Getting ready for university part 1
With results day looming around the corner the excitement of finishing your A Level or BTEC studies and the chance to go to university is at an all-time high. However, getting ready for university is important, and there are many things that this preparation can help your first few months at higher education past more smoothly.
Textbooks and reading lists
Once you have been accepted on to your course and enrolled, you’ll receive, usually via email, information about your course and a reading list. There will be a general reading list of textbooks that may prove helpful during your studies, your first year or in preparation for what is yet to come.
Textbooks will get you through university, and you’ll undoubtedly will need them to complete coursework and assignments, therefore getting use to their format and reading them efficiently is a much needed skill. However, you won’t necessarily need to buy every single book that any teacher or personal tutor recommends – it really is dependent on a personal basis. If you enjoy reading and know that you will read them during your course or before it begins then buy the amount you feel valuable, but you don’t have to break the bank to only then use the textbooks as a door-stopper for three years.
Visit your university
If you didn’t quite get the chance to visit your university before applying, or even after being accepted it still isn’t too late. You might find that you hate or love the grounds when you first step on to campus. If you are sure you are attending that university then going for a look around will be very helpful on those first few weeks of the term. It offers a chance to walk around and get a feel of the place, learn where the basic or important places are such as, reception, help desk, library, finance or disability office and understanding where the different school or departments are; which will give an indication where you might be studying! You won’t remember where everything is on the first visit but it will start to build a foundation that you can add to once you arrive on your first day.

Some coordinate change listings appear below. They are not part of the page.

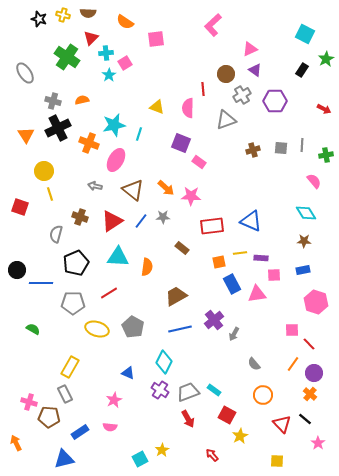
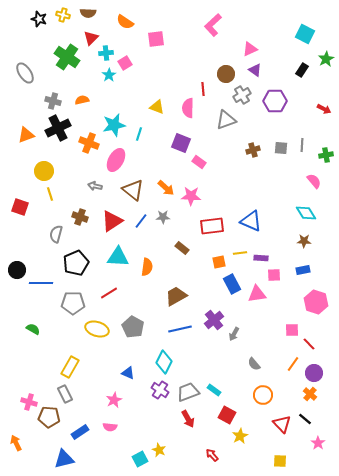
orange triangle at (26, 135): rotated 42 degrees clockwise
yellow star at (162, 450): moved 3 px left; rotated 16 degrees counterclockwise
yellow square at (277, 461): moved 3 px right
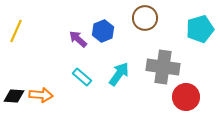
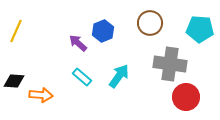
brown circle: moved 5 px right, 5 px down
cyan pentagon: rotated 20 degrees clockwise
purple arrow: moved 4 px down
gray cross: moved 7 px right, 3 px up
cyan arrow: moved 2 px down
black diamond: moved 15 px up
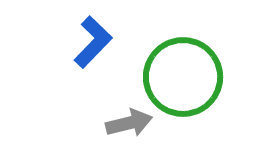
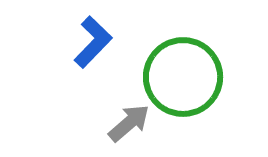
gray arrow: rotated 27 degrees counterclockwise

Complete something from your bucket list
The summer feels like an open ended amount of time that can span forever – but it will end (sorry to burst the bubble). Although students do have many weeks until they have to move or start their degree course, this sunny piece of freedom is a perfect opportunity to complete something off of your bucket list. It could be to go to a festival, visit a country or to simply do something that you haven’t done before. Starting university is a big milestone in any young individual’s life and crossing an item from your bucket list is a great way to begin the next chapter of your life, or to end the last one.
Spend time with your nearest and dearest
The summer is an opportune time to spend it with your friends and family. A holiday with your closest friends is a top choice for many prospective students after the summer term has ended. Usually all of the members in your group have the same stretch of freedom as you and hanging out with each other is easier than before – especially if you are attending different universities. Or maybe a holiday with your immediate family is a good idea, as it can represent a special send off before you have to become a grown up.
Enjoy your time off
A really important point to remember whilst getting ready for university is to just enjoy yourself. You have spent two years working very hard to achieve your best and awaiting the results anxiously. You deserve this time off! Have lazy days in bed, watch films, subscribe to Netflix, and read your entire bookshelf – whatever your heart desires!
Keep up to date with your course
When universities correspond with potential or accepted students there will be vital information in those emails, texts or phone calls. The university’s website will hold lots of useful material about your course, school, department and teachers which you should read.
Become familiar with your university’s website
Furthermore, becoming familiar with your university’s website will actually save you a bit of time later. During the first few months of university, students might end up spending hours looking and clicking around the site unsure of where everything is. Although you might not have an ID number or log in details as of yet, understanding where different areas or helpful information is will be very handy later on. Most universities have electronic libraries, teacher’s contact details or news and updates from the university online and this is a great start for any prospective student.